Zara should be proud of its team members, as they were nothing short of excellent with us – but if it doesn’t regularly consult with staff about concerns with features in store, it could become a job dissatisfaction issue, and the technology may continue to create unimpressive experiences like ours.
PR gimmicks, or KSPs in waiting?
More can be done to make people realise that Zara is a real market leader. Facilities like the fundamentally forward-thinking self-checkout till will be overlooked or avoided by customers until the security and RFID kinks are ironed out, especially given the company’s great staff on traditional checkouts, as well as the store’s click-and-collect zone. Zara certainly doesn’t need a temperamental magic mirror when simple touchscreens can and will do a much better job.
More should be done to highlight its more effective in-store innovations. One thing that was truly surprising was how the incredible system of packing and processing wasn’t publicly visible – who doesn’t like a behind-the-scenes look at how something that clever works?

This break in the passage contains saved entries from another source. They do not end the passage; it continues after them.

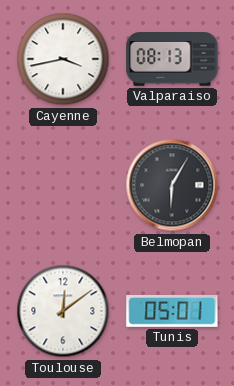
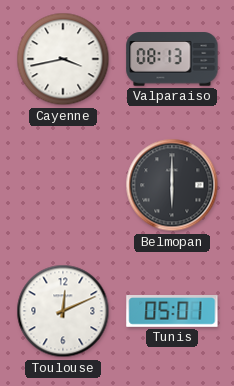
Belmopan: 6:05 -> 6:00
Toulouse: 12:09 -> 12:11
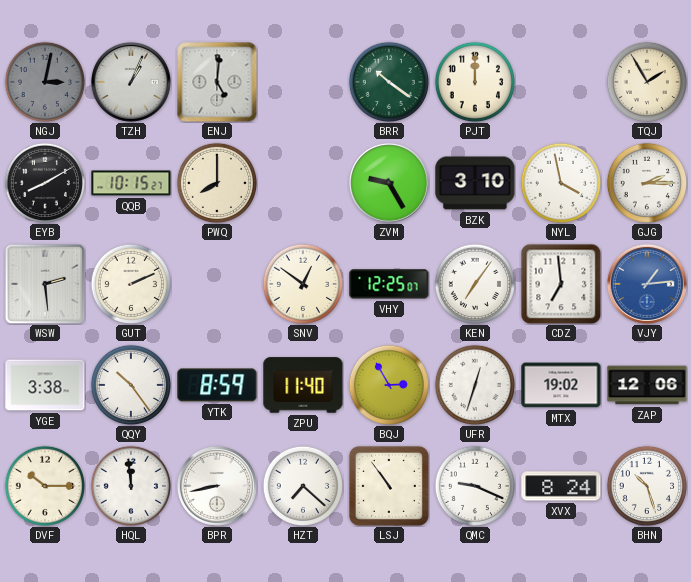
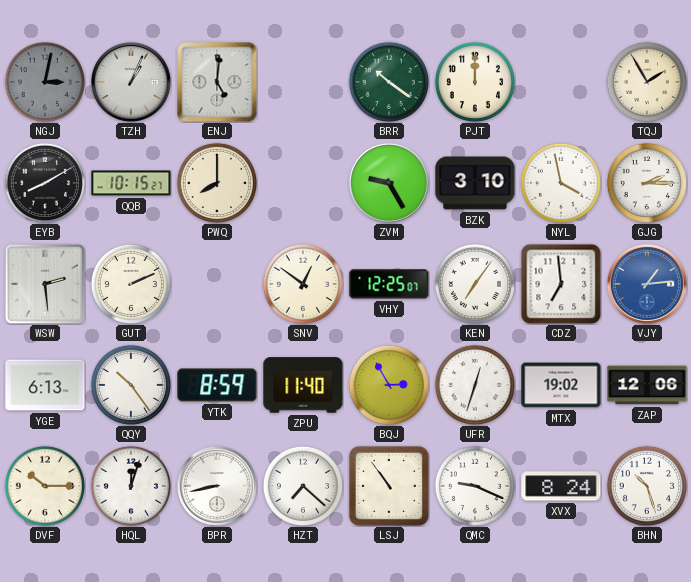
YGE: 3:38 -> 6:13
HQL: 11:59 -> 12:03
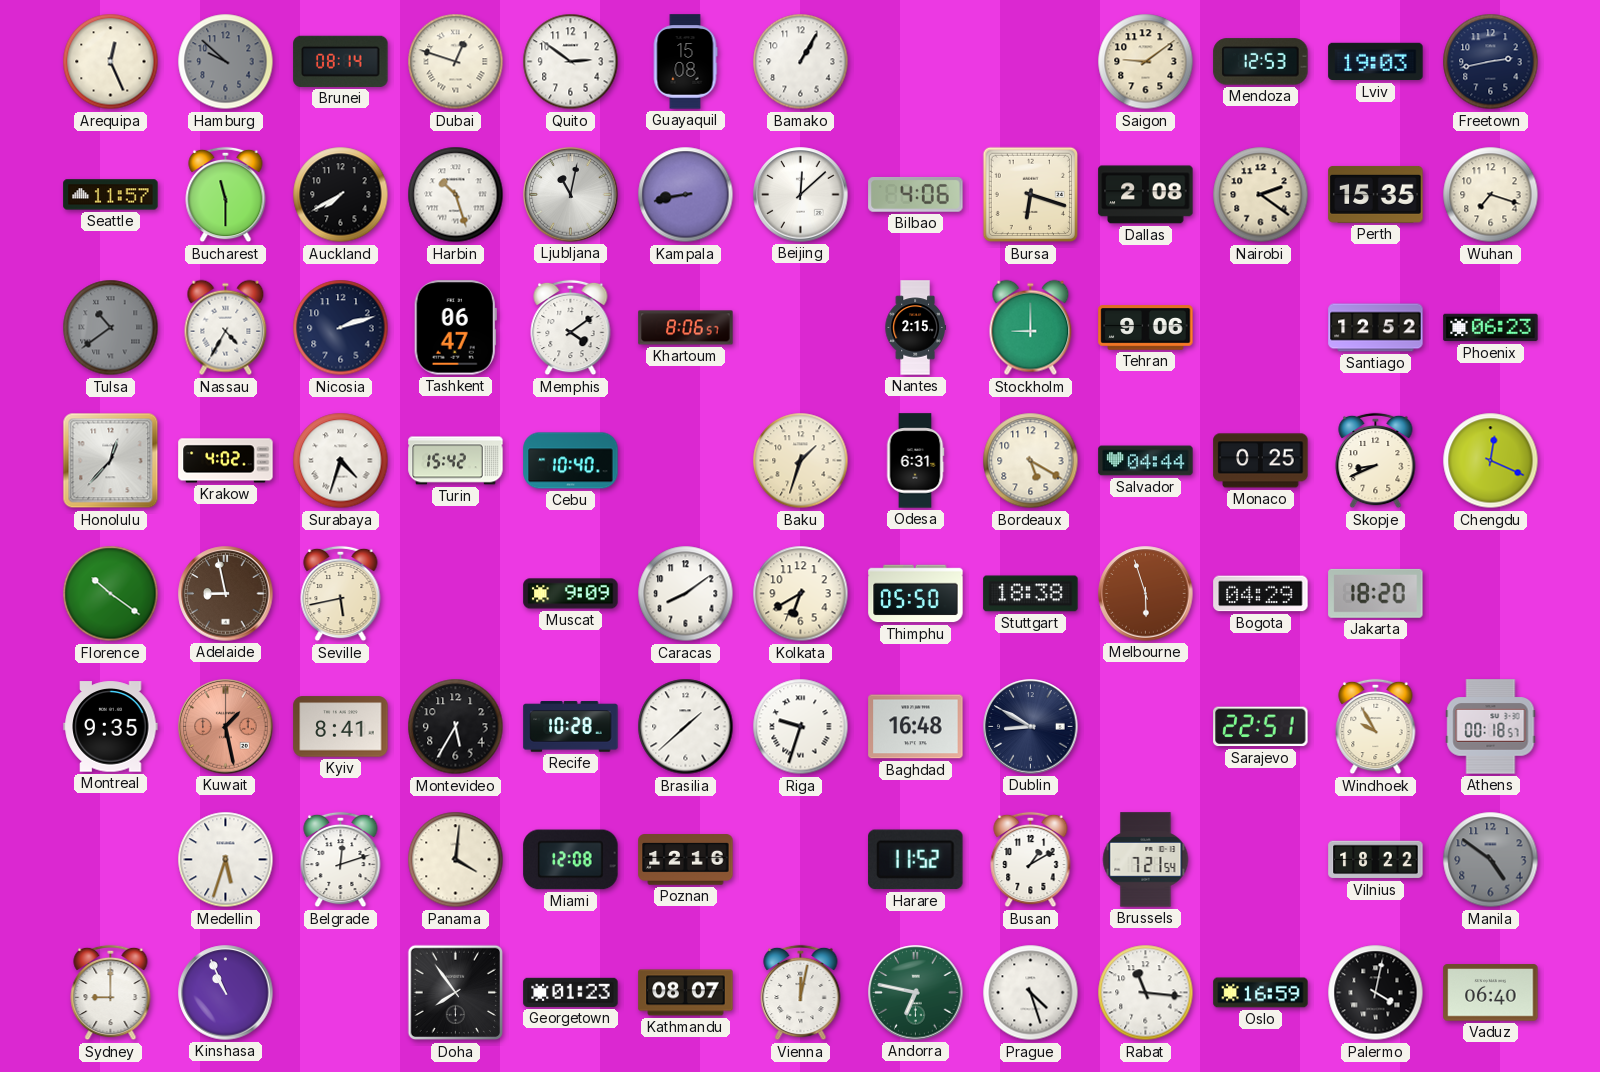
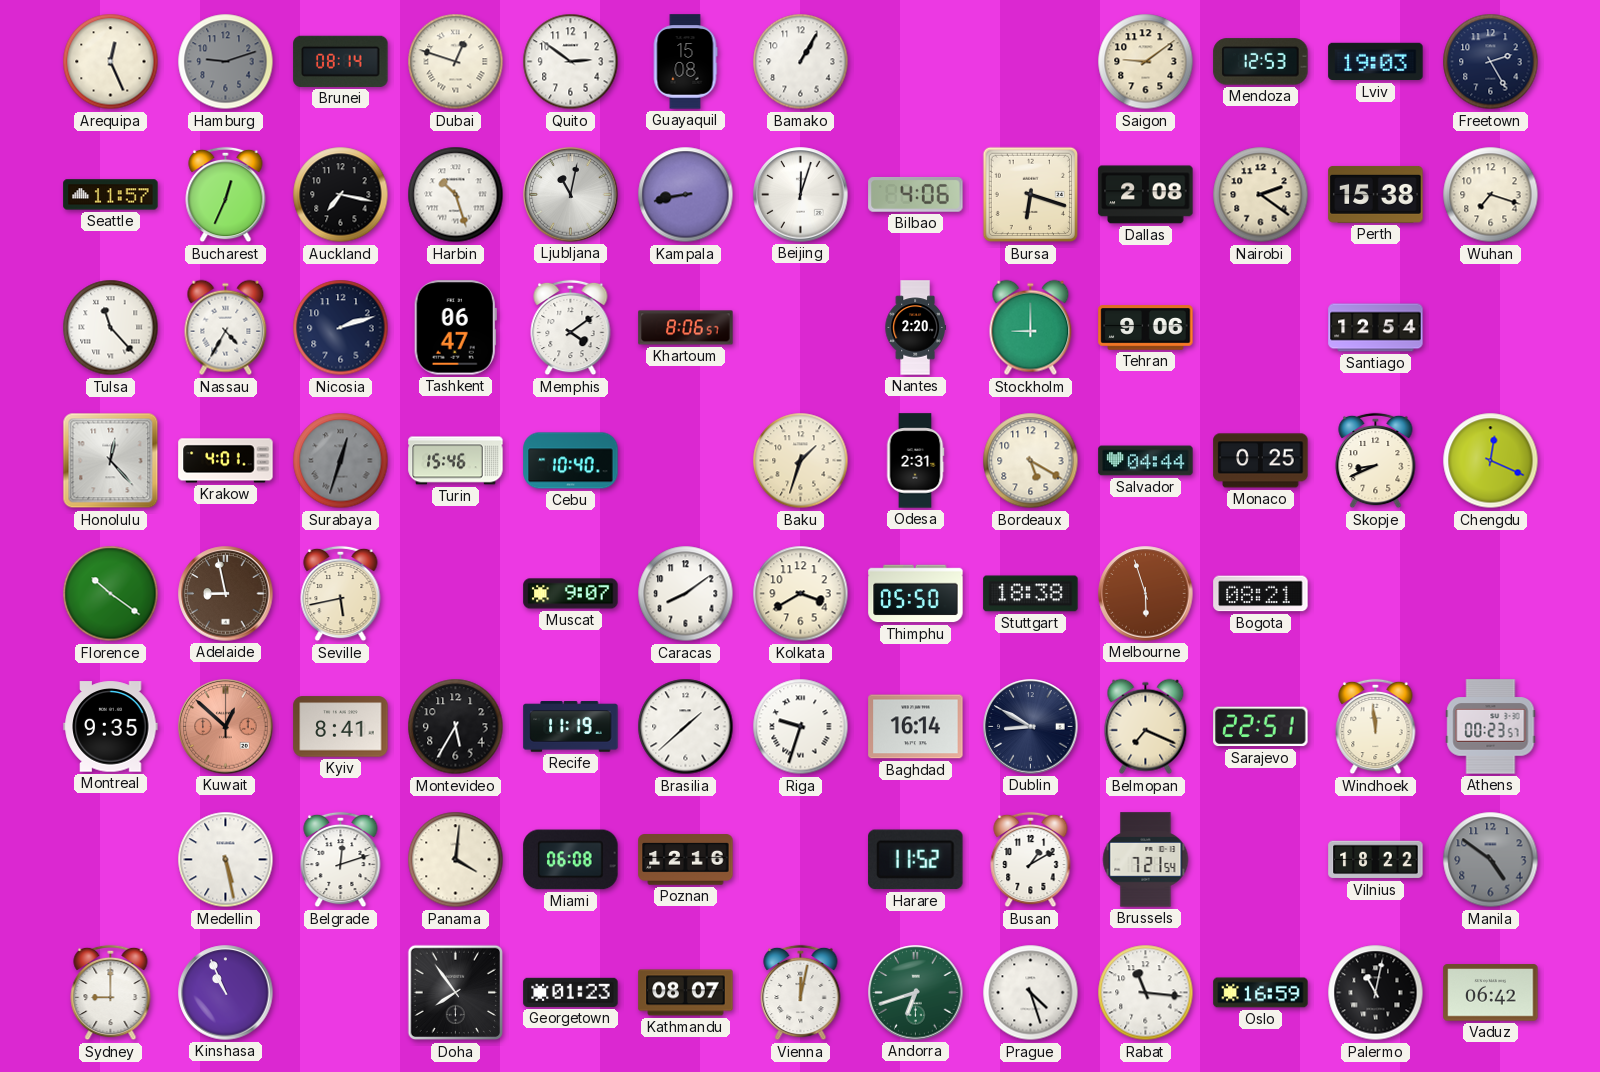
Hamburg: 9:52 -> 9:12
Freetown: 2:43 -> 2:25
Bucharest: 11:30 -> 12:34
Auckland: 7:40 -> 7:17
Beijing: 12:08 -> 12:03
Perth: 15:35 -> 15:38
Tulsa: 10:39 -> 11:23
Tulsa dial: grey -> white
Nantes: 2:15 -> 2:20
Santiago: 12:52 -> 12:54
Phoenix: 06:23 -> none
Honolulu: 12:37 -> 12:23
Krakow: 4:02 -> 4:01
Surabaya: 4:33 -> 12:33
Surabaya dial: white -> grey
Turin: 15:42 -> 15:46
Odesa: 6:31 -> 2:31
Muscat: 9:09 -> 9:07
Kolkata: 6:40 -> 3:40
Bogota: 04:29 -> 08:21
Jakarta: 18:20 -> none
Kuwait: 1:28 -> 12:52
Recife: 10:28 -> 11:19
Baghdad: 16:48 -> 16:14
Belmopan: none -> 7:19
Windhoek: 9:55 -> 11:59
Athens: 00:18 -> 00:23
Medellin: 5:33 -> 5:28
Miami: 12:08 -> 06:08
Andorra: 6:47 -> 6:42
Palermo: 4:02 -> 11:02
Vaduz: 06:40 -> 06:42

While we didn’t use the C&C facility ourselves, the service, and the area that surrounded it, was understandably popular.
There may be a few reasons that its inner workings aren’t laid out for all to see: it could negatively impact on Zara’s shop aesthetic; the packing line may be too infrequently used for it to be a visual draw; it may be an assembly line that’s far from attractive to look at; it could simply be too difficult to make it visible; maybe it’s far from the store itself. Yet the mirror was installed as a talking point. Why not stick a window in to give a glimpse of the robots doing the hard work on your behalf?
Still equipped for the future
The Zara store in Westfield did a lot of things very well, marrying the traditional experience of its many stores with a fresh, clever outlook. Its future-proofing business approach continues to offer a hell of a lot, at a time when a lack of adaptability or uniqueness has claimed scalps as large as House of Fraser, Toys R Us, Maplin and Poundworld.
Our own research found as much: in SHIFT’s Retail Experience Score – 2018 Fashion Analysis, Zara placed in a credible joint 13th (tied with New Look and Wallis). Its focus on C&C and ease of returns should only see it catapult up the table in the coming months, presuming this strategy will be rolled out on a wider scale.
But one fact remains: while it’s brave to push new ideas, these must work properly before they’re rolled out. It’s a more respectable move to pull unrefined tech from stores until they are perfected, and offer tangible benefits to consumers that avoid creating some of the issues we experienced in store.
While Zara’s approach at Westfield Stratford City was clearly responding to demand – and avoiding the problems that are actively hurting competitors on the high street – it needs to listen to staff and customer feedback then respond in kind, or it could make a name for itself as a company creating new and creative ways to frustrate customers. But luckily, this is Zara, and we don’t expect anything less than constant, positive innovation.